During the pandemic, healthcare burnout received a lot of media coverage. Since then, staffing has been a top priority for healthcare execs. Healthtech solutions are marketed as a way to help here, specifically to improve efficiency and reduce worker stress. But a growing body of research suggests healthtech may actually worsen the problems.
That’s because there’s a disconnect between the decisions being made at the top and the work being done on the ground.
3. ESTABLISHED PLAYERS HAVE LITTLE INCENTIVE TO IMPROVE
EHRs are the original healthtech innovators. They date back to the 1960s but really gained momentum in the ‘80s and ‘90s as computing took off. They are the heart of a healthcare provider’s tech stack. The most important information flows through the EHR, and since it’s so entrenched in a given healthcare system, any additional healthtech solution needs to complement it.
That puts healthtech companies in a tricky position because, as I pointed out above, EHRs aren’t very good. They tend to be clunky systems that have been patched together over time, a far cry from the cutting-edge, streamlined, user-friendly products that new tech companies want to bring to market. So, not only do EHRs have a decades-long head start, but new healthtech solutions are also at their mercy.
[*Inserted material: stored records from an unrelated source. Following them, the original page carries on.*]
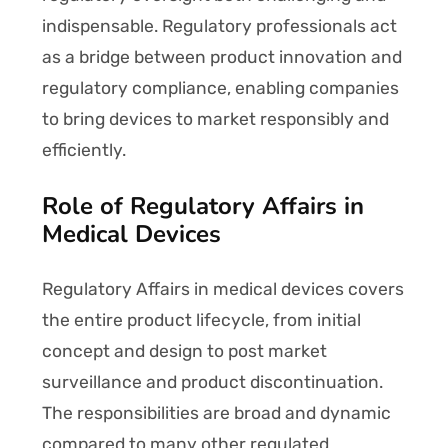
indispensable. Regulatory professionals act
as a bridge between product innovation and
regulatory compliance, enabling companies
to bring devices to market responsibly and
efficiently.
Role of Regulatory Affairs in
Medical Devices
Regulatory Affairs in medical devices covers
the entire product lifecycle, from initial
concept and design to post market
surveillance and product discontinuation.
The responsibilities are broad and dynamic
compared to many other regulated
No major hospital is going to rip out its EHR to accommodate a healthtech product, no matter how great it is. The consequences would be too costly.
With this power dynamic, it’s more plausible that an established leader would expand into the territory of a startup than vice versa.
I saw this dance up close when my former company was handcuffed during sales talks by a major EHR organization. We promised healthcare providers increased revenue, smoother operations, and happier patients, but our solution would’ve cut into the EHR activity. It didn’t take long for encouraging negotiations to suddenly go cold once their EHR said it would build similar features in upcoming software updates. Whether or not they do is beside the point.
Not that long ago, it seemed as if we were on the cusp of a healthtech revolution. But without government intervention or huge subsidies, it’s hard to imagine a healthtech company getting ahead the way a brand like Tesla has in the automotive industry.
Healthtech has great potential to improve the experience for consumers and doctors, but also serious issues to grapple with. Truth is, most revolutionary ideas fail. We only focus on the ones that don’t. For healthtech to avoid that fate, something drastic needs to change.